2. Prepare you for life events
Life is full of surprises, both good and bad. Financial literacy can help weather the storms by teaching you how to plan for unexpected expenses and make the most of your money. For example, if you lose your job, having a solid financial foundation will allow you to weather the storm and stay afloat until you find new employment.
3. Help you avoid debt
If you understand how to use credit responsibly, you will be less likely to get into debt or fall behind on your payments. This is important because debt can majorly impact your financial well-being. For one, you’ll pay more interest if you carry a monthly balance on your credit cards. You can also better gauge between needs and wants so you don’t end up maxing your cards.
4. Assist you to reach your financial goals
Everyone has different financial goals, whether saving for a down payment on a house, paying off student loans, or putting away money for retirement. Whatever your goals may be, financial literacy can help you achieve them. Suppose you want to save for a down payment on your first house. In that case, there are a lot of banks and other financial institutions that offer special accounts for this purpose.
Opening a savings account and regularly contributing to it is a great way to reach your goal.
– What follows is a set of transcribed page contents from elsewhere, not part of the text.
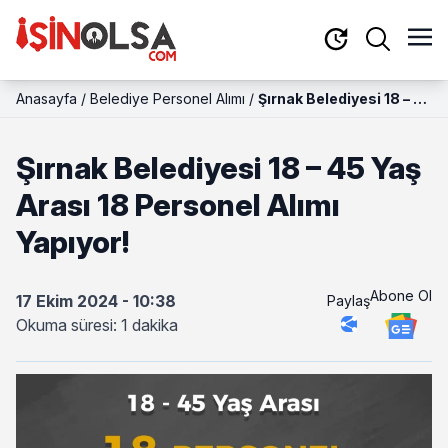
Anasayfa
/
Belediye Personel Alımı
/
Şırnak Belediyesi 18 – 45
Yaş Arası 18 Personel
Alımı Yapıyor!
Şırnak Belediyesi 18 – 45 Yaş
Arası 18 Personel Alımı
Yapıyor!
Abone Ol
17 Ekim 2024 - 10:38
Paylaş
Okuma süresi: 1 dakika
However, the ideal percentage for starting a savings account will vary depending on your goals and how much money you have to save. However, most financial experts recommend saving at least 10-20% of your income.
Financial literacy for the community
Teaching financial literacy in the community has several benefits. It can help individuals and families better manage their money and make informed financial decisions. It can also help businesses by creating a more financially literate workforce, and it can help the economy by promoting sustainable spending and investing. Here’s how you can start teaching financial literacy in your community:
1. Volunteer with local organizations
Several organizations offer financial literacy programs. These programs offer a variety of resources, such as classes, workshops, and online resources. Many organizations offer financial literacy programs. You can contact your local United Way, YMCA, or Chamber of Commerce to find out about opportunities in your area.
2. Host financial literacy events
One way to promote financial literacy in your community is to host events that focus on personal finance topics. These events can be anything from educational workshops to fun activities like budgeting games. For example, you could talk about budgeting, credit management, investing, or retirement planning.
3. Advocate for financial education in schools
One of the best ways to promote financial literacy is to advocate for financial education in schools. One way to promote financial literacy in your community is to host events that focus on personal finance topics. These events can be anything from educational workshops to fun activities like budgeting games. In 2021, only 50% of Americans could correctly answer the TIAA Institute-GFLEC Personal Finance Index questions. That’s why every community must start teaching the younger ones about personal finance, starting even as early as high school, financial literacy advocates say.
4) Write about financial literacy topics
If you’re a good writer, you can use your talents to promote financial literacy in your community. You can write articles, blog posts, or even books about personal finance topics. This is a great way to reach people who might not otherwise be interested in financial education. And it’s a great way to share your knowledge with the world.
The community must empower individuals and families to make sound financial decisions. By teaching financial literacy, everyone can build a more robust economy for every member of the community. Be the change you’re looking for. Start today and be on your way to making sound financial decisions for yourself and your community.